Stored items
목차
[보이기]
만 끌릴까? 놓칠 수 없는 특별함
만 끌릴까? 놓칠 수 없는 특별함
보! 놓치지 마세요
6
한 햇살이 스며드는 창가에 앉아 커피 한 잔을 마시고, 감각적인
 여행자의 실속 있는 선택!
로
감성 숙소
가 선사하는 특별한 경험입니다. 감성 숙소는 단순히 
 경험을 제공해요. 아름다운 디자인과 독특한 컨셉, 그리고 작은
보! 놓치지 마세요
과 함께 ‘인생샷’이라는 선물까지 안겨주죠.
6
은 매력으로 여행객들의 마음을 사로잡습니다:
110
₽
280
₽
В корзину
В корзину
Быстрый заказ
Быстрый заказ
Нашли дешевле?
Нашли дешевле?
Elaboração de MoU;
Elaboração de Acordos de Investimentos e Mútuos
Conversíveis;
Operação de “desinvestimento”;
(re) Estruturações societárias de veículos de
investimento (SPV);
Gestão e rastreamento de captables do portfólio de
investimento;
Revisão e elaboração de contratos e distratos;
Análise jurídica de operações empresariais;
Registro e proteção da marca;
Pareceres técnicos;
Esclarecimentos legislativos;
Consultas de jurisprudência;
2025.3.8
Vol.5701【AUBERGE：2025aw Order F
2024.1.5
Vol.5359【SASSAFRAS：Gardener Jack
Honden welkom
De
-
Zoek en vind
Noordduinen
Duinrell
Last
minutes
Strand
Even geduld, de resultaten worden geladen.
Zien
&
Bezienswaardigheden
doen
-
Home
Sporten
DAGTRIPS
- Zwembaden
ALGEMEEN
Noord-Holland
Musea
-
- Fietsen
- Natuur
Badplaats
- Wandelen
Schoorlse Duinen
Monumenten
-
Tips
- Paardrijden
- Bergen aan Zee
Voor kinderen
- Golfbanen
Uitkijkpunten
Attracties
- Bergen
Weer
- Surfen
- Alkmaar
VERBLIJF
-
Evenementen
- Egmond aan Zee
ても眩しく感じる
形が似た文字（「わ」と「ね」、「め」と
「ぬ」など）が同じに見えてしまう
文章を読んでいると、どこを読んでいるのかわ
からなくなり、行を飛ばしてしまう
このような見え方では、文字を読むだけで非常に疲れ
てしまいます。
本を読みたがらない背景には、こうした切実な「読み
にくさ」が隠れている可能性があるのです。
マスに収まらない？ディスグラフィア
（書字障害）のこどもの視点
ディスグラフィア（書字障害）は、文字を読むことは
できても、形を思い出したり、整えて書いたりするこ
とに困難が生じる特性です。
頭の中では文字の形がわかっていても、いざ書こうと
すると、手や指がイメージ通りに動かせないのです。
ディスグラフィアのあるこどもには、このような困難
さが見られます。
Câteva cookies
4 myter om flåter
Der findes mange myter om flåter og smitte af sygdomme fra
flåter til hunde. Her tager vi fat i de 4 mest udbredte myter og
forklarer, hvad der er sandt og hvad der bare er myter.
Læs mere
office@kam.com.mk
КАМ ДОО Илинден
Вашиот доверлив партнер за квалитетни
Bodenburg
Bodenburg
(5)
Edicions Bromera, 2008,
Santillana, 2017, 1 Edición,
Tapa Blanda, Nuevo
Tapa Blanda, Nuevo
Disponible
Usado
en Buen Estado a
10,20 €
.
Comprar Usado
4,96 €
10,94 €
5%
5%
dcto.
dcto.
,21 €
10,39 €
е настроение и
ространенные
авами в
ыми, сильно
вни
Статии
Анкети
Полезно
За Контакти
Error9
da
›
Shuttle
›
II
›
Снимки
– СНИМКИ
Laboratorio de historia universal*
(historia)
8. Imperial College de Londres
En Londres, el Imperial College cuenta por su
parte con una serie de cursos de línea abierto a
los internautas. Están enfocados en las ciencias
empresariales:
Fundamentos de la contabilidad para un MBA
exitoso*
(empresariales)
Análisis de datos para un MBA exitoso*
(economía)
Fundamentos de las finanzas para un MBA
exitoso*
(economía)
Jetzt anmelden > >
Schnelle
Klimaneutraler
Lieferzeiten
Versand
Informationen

### WHAT THE EXERCISE ASKS
Only the number is wanted: how many lines in the preceding entries hold the string "flåter"?

### RESPONSE BELOW
3